### MATERIAL FOR THIS TASK
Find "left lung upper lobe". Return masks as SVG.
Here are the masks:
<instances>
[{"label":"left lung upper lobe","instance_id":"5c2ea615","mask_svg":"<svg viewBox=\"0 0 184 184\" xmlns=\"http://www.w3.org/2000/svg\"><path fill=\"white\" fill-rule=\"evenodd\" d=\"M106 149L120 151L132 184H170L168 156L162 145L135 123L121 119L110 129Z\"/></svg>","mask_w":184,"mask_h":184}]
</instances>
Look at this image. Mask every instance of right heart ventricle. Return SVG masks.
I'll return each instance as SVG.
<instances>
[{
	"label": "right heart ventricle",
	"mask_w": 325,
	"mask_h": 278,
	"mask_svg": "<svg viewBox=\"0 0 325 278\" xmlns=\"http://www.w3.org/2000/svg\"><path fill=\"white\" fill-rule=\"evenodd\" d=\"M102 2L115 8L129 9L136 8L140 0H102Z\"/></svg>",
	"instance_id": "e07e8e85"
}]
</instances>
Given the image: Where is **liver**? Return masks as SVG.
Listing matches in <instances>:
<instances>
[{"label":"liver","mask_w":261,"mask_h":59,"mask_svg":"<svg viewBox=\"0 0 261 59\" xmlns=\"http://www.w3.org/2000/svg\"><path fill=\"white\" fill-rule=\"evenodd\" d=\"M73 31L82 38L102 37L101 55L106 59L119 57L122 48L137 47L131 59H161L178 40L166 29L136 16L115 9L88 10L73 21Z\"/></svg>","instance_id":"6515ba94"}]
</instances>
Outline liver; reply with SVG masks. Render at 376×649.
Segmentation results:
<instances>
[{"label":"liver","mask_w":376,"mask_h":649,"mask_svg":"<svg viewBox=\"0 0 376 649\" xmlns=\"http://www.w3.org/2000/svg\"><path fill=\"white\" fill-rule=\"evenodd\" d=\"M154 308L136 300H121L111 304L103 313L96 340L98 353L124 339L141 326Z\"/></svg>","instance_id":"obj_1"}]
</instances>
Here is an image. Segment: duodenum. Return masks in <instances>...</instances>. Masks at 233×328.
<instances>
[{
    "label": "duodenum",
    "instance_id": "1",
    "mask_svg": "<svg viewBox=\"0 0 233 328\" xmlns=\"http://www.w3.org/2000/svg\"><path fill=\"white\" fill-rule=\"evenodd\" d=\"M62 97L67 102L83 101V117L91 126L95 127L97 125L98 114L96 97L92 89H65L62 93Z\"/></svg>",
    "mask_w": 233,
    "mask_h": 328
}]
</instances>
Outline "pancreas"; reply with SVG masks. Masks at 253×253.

### ASSIGNED TASK
Above are the records; copy exactly the lines from the one with "Here is an image." through the final line.

### RESULT OF THE TASK
Here is an image. Segment: duodenum. Return masks in <instances>...</instances>. Masks at 233×328.
<instances>
[{
    "label": "duodenum",
    "instance_id": "1",
    "mask_svg": "<svg viewBox=\"0 0 233 328\" xmlns=\"http://www.w3.org/2000/svg\"><path fill=\"white\" fill-rule=\"evenodd\" d=\"M62 97L67 102L83 101V117L91 126L95 127L97 125L98 114L96 97L92 89H65L62 93Z\"/></svg>",
    "mask_w": 233,
    "mask_h": 328
}]
</instances>
Outline "pancreas"; reply with SVG masks. Masks at 253×253.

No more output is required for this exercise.